My son. Page after page trying to capture this personality, this conversation, this moment.
Being a mom, parenting.
Trauma. Learning and understanding. Researching. Healing. PTSD, secondary trauma, compassion fatigue.
Myself. All the ways I get stuck in my own mind, fretting. Anxieties and angst. The gerbil on its wheel, going round and round.
Coffee shops. What I see and hear. The sticky spot on the table. The barista’s laugh.
Overheard snippets of conversation. My favorite from last week: “I have to get off the phone now, Mom, I need to work on my chain mail. [Pause]. Not that kind of chain mail. I mean the armor kind of chain mail.”
Lists. To do, to buy, to remember.
Drafts of emails I need to write.
Lesson plans.
Book musings. Thoughts on what I’m reading. Lists of what I want to read.
Ideas for writing.
Quotations.
Quickwrites to prompts I assign my students. I remember. I don’t remember. I know. I don’t know.

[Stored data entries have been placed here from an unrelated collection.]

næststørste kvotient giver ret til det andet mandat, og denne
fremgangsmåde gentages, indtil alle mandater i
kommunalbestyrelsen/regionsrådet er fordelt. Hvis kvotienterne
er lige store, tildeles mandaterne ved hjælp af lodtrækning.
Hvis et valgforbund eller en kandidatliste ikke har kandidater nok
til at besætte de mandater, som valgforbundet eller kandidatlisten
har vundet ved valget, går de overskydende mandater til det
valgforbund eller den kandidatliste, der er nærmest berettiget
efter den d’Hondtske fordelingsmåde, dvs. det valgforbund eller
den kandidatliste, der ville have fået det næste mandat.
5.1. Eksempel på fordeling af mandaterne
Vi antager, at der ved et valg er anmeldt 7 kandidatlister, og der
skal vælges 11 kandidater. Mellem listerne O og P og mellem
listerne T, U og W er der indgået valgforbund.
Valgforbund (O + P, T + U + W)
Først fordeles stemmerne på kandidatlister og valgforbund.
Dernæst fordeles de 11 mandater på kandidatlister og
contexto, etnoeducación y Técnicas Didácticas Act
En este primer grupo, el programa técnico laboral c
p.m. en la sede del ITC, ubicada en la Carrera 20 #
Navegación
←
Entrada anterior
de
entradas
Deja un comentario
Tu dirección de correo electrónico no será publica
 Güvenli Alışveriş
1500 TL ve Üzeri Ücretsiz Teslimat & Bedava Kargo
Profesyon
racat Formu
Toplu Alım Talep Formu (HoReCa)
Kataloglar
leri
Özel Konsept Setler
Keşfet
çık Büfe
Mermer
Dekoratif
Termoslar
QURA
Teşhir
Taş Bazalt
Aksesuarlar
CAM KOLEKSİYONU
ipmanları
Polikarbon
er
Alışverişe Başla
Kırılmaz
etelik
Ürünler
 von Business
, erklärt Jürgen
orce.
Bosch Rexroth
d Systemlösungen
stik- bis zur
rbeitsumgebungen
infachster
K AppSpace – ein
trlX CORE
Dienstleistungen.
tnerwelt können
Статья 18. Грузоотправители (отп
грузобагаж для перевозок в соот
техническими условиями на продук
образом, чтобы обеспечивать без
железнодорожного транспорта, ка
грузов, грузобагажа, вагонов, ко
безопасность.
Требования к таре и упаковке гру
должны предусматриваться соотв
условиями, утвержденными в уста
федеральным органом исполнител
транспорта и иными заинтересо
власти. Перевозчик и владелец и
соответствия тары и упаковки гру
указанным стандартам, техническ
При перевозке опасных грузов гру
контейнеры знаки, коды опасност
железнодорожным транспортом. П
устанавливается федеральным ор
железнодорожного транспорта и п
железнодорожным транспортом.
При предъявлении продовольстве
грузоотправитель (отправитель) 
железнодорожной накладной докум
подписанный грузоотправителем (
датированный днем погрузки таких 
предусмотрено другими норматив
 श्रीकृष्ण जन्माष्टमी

Write about your memories of first learning to read. Write about your best writing experience. Write about a place associated with your reading and writing life.
Half-finished drawings from the day my son forgot his sketchbook. I write around the lines, squiggles, shapes.
Reflections on teaching. How my students learned and didn’t learn. What I will change next time.
Names I like. Words I like.
Questions.
What I wonder. What I need to know.
Today’s Slice was inspired by Joellen McCarthy’s Try This! Write About Yourself as a Writer.